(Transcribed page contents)

----

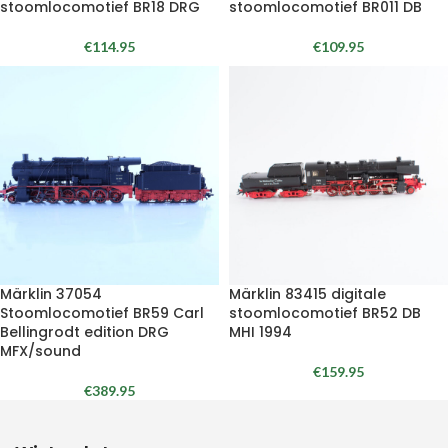
stoomlocomotief BR18 DRG
stoomlocomotief BR011 DB
€
114.95
€
109.95
Märklin 37054
Märklin 83415 digitale
Stoomlocomotief BR59 Carl
stoomlocomotief BR52 DB
Bellingrodt edition DRG
MHI 1994
MFX/sound
€
159.95
€
389.95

----

→ About this exercise: Looking over the entries above, how many lines contain the string "Märklin"? State the number and nothing else.

→ Exercise solution: 2